• _Entries taken from a collection_:
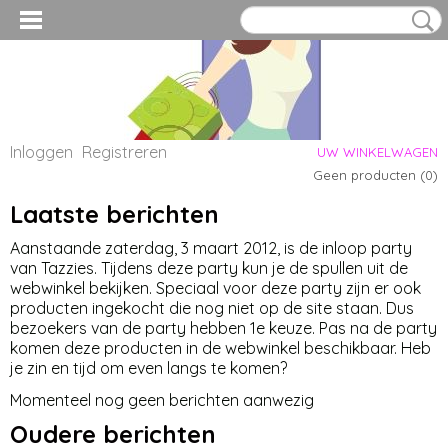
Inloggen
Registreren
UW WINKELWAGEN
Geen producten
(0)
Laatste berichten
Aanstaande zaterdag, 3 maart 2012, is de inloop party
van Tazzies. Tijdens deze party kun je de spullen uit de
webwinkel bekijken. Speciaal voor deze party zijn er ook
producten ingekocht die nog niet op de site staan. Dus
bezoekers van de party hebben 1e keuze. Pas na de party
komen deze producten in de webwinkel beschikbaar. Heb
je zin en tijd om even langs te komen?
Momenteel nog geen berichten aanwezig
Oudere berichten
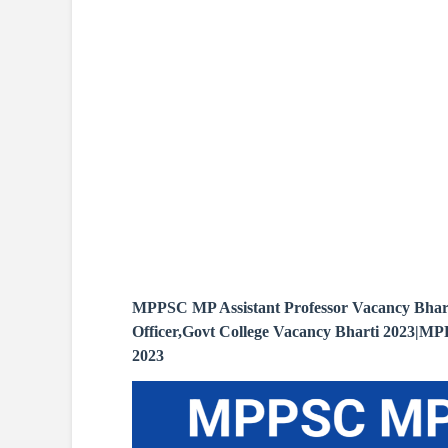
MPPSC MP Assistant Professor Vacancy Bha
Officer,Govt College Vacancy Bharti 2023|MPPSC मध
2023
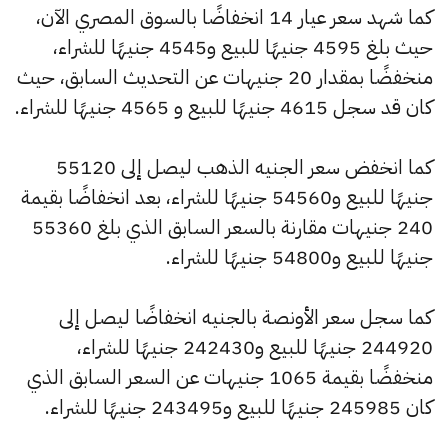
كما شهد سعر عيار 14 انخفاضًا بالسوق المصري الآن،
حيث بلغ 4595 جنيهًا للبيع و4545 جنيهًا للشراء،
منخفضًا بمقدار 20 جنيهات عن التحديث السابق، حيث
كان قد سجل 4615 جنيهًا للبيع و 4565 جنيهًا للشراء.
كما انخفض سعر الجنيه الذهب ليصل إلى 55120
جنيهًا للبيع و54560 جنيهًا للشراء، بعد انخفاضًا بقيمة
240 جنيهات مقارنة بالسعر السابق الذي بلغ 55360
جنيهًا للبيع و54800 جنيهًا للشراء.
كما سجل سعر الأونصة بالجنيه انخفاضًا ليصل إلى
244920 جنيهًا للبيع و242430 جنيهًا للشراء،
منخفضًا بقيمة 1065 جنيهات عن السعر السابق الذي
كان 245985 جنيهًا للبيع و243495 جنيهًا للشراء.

==

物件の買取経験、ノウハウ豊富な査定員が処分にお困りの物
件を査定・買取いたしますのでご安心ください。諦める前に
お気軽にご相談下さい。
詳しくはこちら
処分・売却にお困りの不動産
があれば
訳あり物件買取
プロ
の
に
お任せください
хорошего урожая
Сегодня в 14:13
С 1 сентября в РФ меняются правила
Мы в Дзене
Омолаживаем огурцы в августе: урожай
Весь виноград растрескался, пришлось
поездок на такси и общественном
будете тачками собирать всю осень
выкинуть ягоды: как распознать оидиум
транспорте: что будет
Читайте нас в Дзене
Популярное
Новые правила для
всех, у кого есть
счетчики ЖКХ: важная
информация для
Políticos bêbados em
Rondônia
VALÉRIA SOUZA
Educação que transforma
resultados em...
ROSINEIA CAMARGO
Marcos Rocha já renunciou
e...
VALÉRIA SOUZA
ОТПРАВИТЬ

--

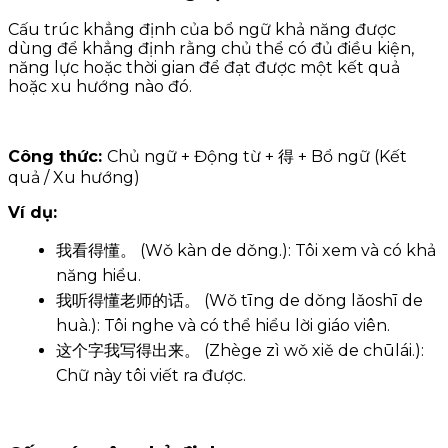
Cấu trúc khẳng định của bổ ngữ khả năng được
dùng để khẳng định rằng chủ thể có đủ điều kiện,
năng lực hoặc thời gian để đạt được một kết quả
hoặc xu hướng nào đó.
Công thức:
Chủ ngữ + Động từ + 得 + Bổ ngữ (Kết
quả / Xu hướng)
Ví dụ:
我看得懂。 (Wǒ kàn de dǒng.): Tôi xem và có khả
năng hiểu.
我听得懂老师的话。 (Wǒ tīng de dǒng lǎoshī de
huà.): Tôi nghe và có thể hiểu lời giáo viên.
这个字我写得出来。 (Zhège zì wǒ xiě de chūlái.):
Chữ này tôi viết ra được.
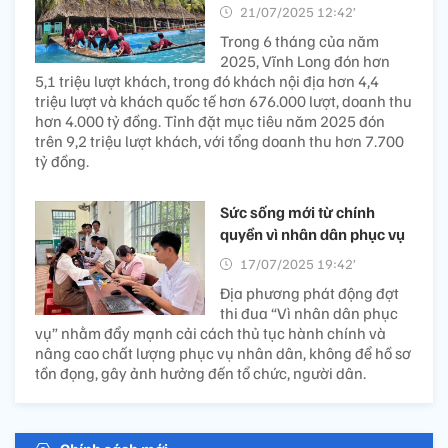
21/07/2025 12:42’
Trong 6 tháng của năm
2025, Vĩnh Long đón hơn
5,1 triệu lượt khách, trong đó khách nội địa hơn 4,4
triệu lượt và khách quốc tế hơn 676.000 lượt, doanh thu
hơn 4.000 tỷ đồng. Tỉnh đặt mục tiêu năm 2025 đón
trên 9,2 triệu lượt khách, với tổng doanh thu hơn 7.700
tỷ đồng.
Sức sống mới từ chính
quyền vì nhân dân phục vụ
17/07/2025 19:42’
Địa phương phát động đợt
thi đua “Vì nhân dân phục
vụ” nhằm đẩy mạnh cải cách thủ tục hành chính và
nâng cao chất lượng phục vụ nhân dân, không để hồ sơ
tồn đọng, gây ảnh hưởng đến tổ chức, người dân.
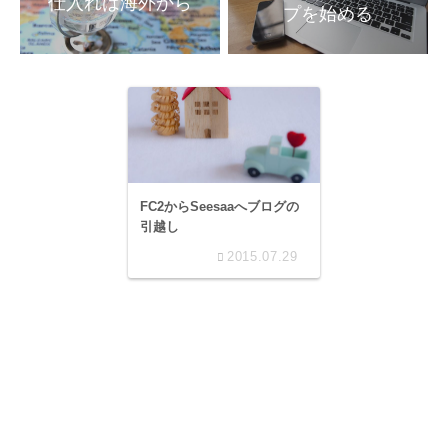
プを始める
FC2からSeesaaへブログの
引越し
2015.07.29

• _Directions for this task_: Your answer should consist of the lines above that hold the word "السابق", copied exactly.

• _Output of the task_:
منخفضًا بمقدار 20 جنيهات عن التحديث السابق، حيث
240 جنيهات مقارنة بالسعر السابق الذي بلغ 55360
منخفضًا بقيمة 1065 جنيهات عن السعر السابق الذي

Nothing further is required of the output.